The prolonged power cuts are hitting South Africans during the Southern Hemisphere winter, when many households rely on electricity for heat, light and cooking.
Many business owners and customers have expressed anger and frustration at the power cuts, which Eskom calls "load shedding" and stressed that it will take years to fully solve.
"The big picture is that we were at least expecting heavy power cuts this winter. Eskom told us at the end of last year that there was a chronic power shortage," energy expert Hilton Trollip said, as quoted by the Associated Press.
Lamenting the impact of the blackouts on the economy, he added, "The most direct economic consequence is when businesses have to stop production because they do not have electricity, whether you have a factory, a travel agency or you have a shop."
Economists said the power cuts are costing South Africa over $40 million per day and deterring investments. Its economy, Africa's most developed, is already in recession and is suffering a 35 percent unemployment rate.
Small businesses in townships, suburbs and rural areas are among the hardest hit by the blackouts, Trollip stressed.

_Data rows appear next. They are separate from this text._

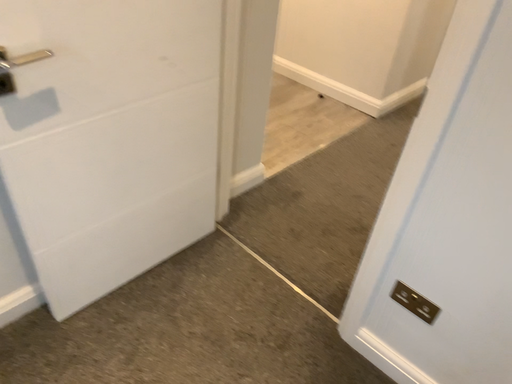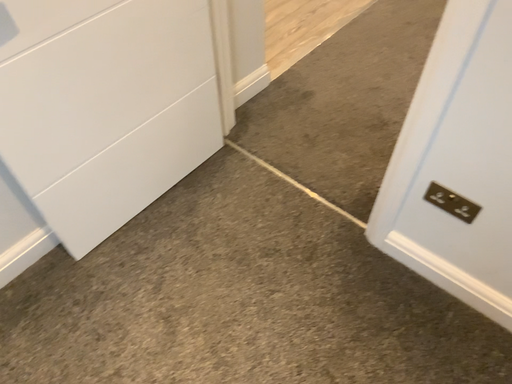 Question: How did the camera likely rotate when shooting the video?

Choices:
 (A) rotated downward
 (B) rotated upward

Answer: (A) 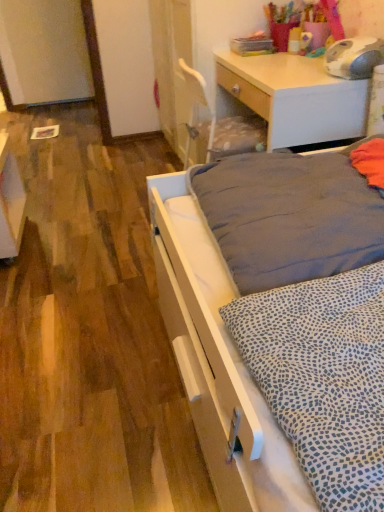 Question: From a real-world perspective, is white glossy vanity at lower left on top of dark gray fabric mattress at center?

Choices:
 (A) yes
 (B) no

Answer: (B)

Question: Considering the relative sizes of white glossy vanity at lower left and dark gray fabric mattress at center in the image provided, is white glossy vanity at lower left shorter than dark gray fabric mattress at center?

Choices:
 (A) no
 (B) yes

Answer: (A)

Question: Is white glossy vanity at lower left facing away from dark gray fabric mattress at center?

Choices:
 (A) yes
 (B) no

Answer: (B)

Question: Does white glossy vanity at lower left have a larger size compared to dark gray fabric mattress at center?

Choices:
 (A) yes
 (B) no

Answer: (B)

Question: Is white glossy vanity at lower left next to dark gray fabric mattress at center and touching it?

Choices:
 (A) no
 (B) yes

Answer: (A)

Question: From the image's perspective, is white matte bed at lower right above or below dark gray fabric mattress at center?

Choices:
 (A) below
 (B) above

Answer: (A)

Question: Is white matte bed at lower right wider or thinner than dark gray fabric mattress at center?

Choices:
 (A) wide
 (B) thin

Answer: (A)

Question: Would you say white matte bed at lower right is to the left or to the right of dark gray fabric mattress at center in the picture?

Choices:
 (A) left
 (B) right

Answer: (A)

Question: Relative to dark gray fabric mattress at center, is white matte bed at lower right in front or behind?

Choices:
 (A) front
 (B) behind

Answer: (B)

Question: Does point (261, 92) appear closer or farther from the camera than point (19, 182)?

Choices:
 (A) closer
 (B) farther

Answer: (A)

Question: Looking at their shapes, would you say light wood desk at upper right is wider or thinner than white glossy vanity at lower left?

Choices:
 (A) thin
 (B) wide

Answer: (B)

Question: Based on their sizes in the image, would you say light wood desk at upper right is bigger or smaller than white glossy vanity at lower left?

Choices:
 (A) small
 (B) big

Answer: (B)

Question: Considering the positions of light wood desk at upper right and white glossy vanity at lower left in the image, is light wood desk at upper right taller or shorter than white glossy vanity at lower left?

Choices:
 (A) tall
 (B) short

Answer: (A)

Question: From the image's perspective, is white glossy vanity at lower left positioned above or below light wood desk at upper right?

Choices:
 (A) below
 (B) above

Answer: (A)

Question: Considering the positions of white glossy vanity at lower left and light wood desk at upper right in the image, is white glossy vanity at lower left taller or shorter than light wood desk at upper right?

Choices:
 (A) tall
 (B) short

Answer: (B) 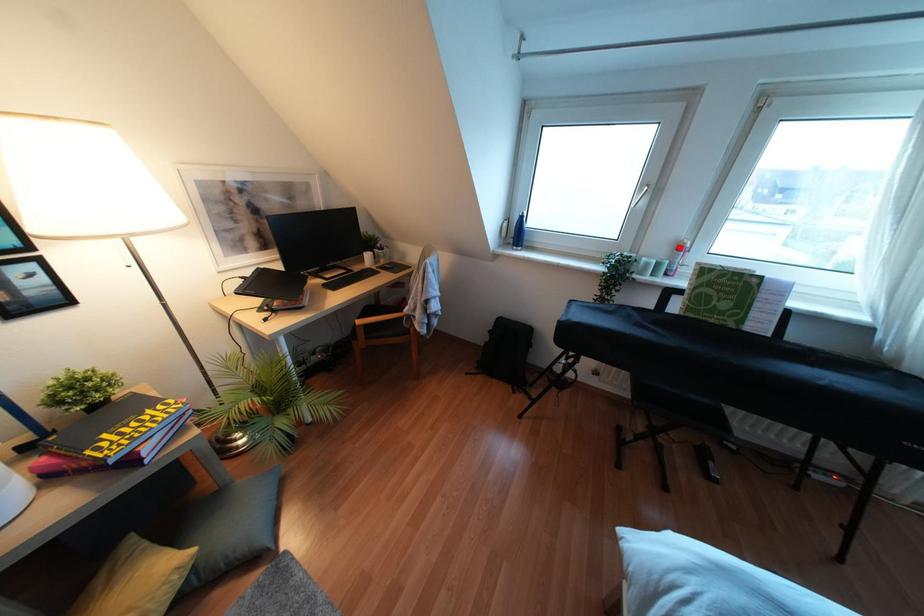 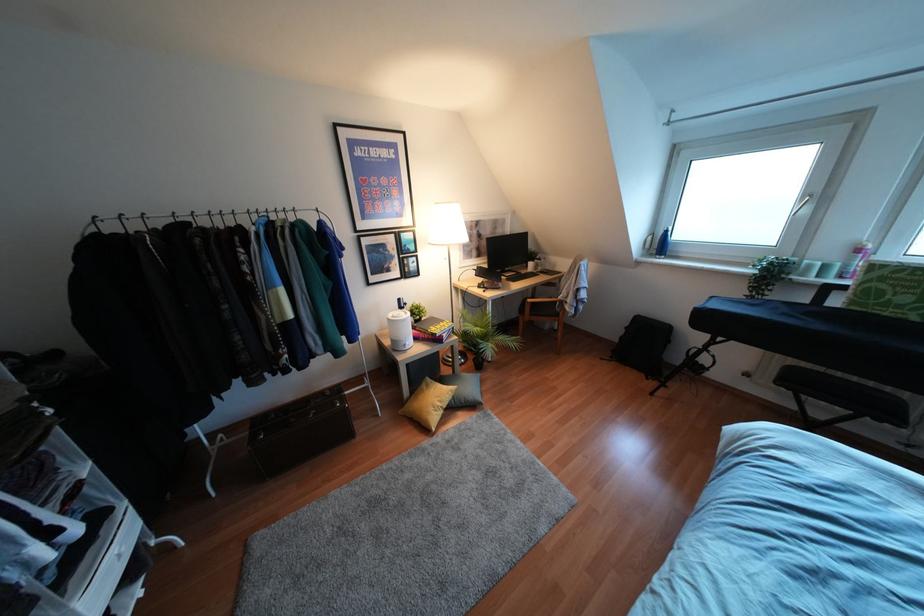 The point at the highlighted location is marked in the first image. Where is the corresponding point in the second image?

(858, 249) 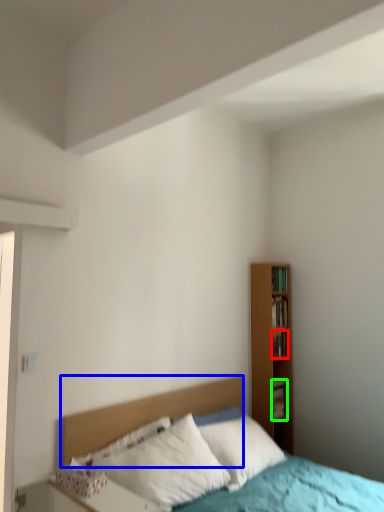 Question: Which object is positioned closest to book (highlighted by a red box)? Select from headboard (highlighted by a blue box) and book (highlighted by a green box).

Choices:
 (A) headboard
 (B) book

Answer: (B) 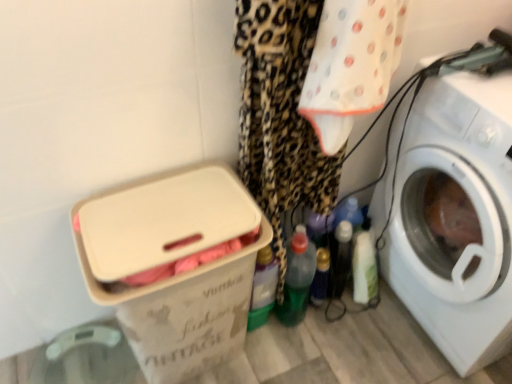 Locate an element on the screen. Image resolution: width=512 pixels, height=384 pixels. vacant space to the right of green plastic bottle at center, which is counted as the second bottle, starting from the right is located at coordinates (340, 328). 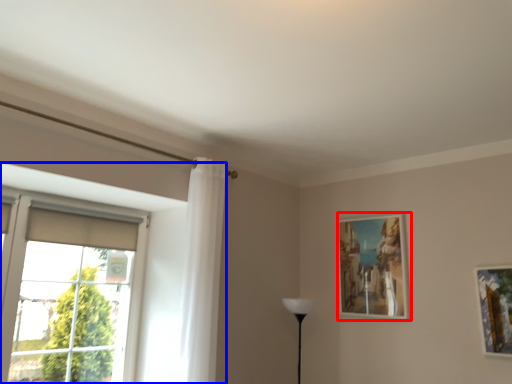 Question: Which object appears farthest to the camera in this image, picture frame (highlighted by a red box) or window (highlighted by a blue box)?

Nursery school teacher Buhle Ndlovu from Soweto, Johannesburg's largest township, explained that the power cuts increased her costs to run the school, stating, "We cater to about 40 children here. We need to feed healthy meals to them daily. At the rate we charge, we cannot afford to take on additional costs to buy gas in order for us to cook. Load shedding has really made it difficult for us," she said, as reported by the Associated Press.
However, some shops are benefiting from the power cuts, such as Uri's Power Center, which sells power generators, batteries and other backup systems.
"I think people should definitely look to become less reliant on Eskom. I do not believe that the power situation is going to resolve itself any time soon. We are all aware of Eskom problems and people have various options whether to invest in a generator to run their business or home," said owner Adam Zimmerman, according to the Associated Press.
At a press conference on Friday, Eskom chief executive Andre de Ruyter said the crisis was receiving serious attention and that he had personally briefed President Cyril Ramaphosa.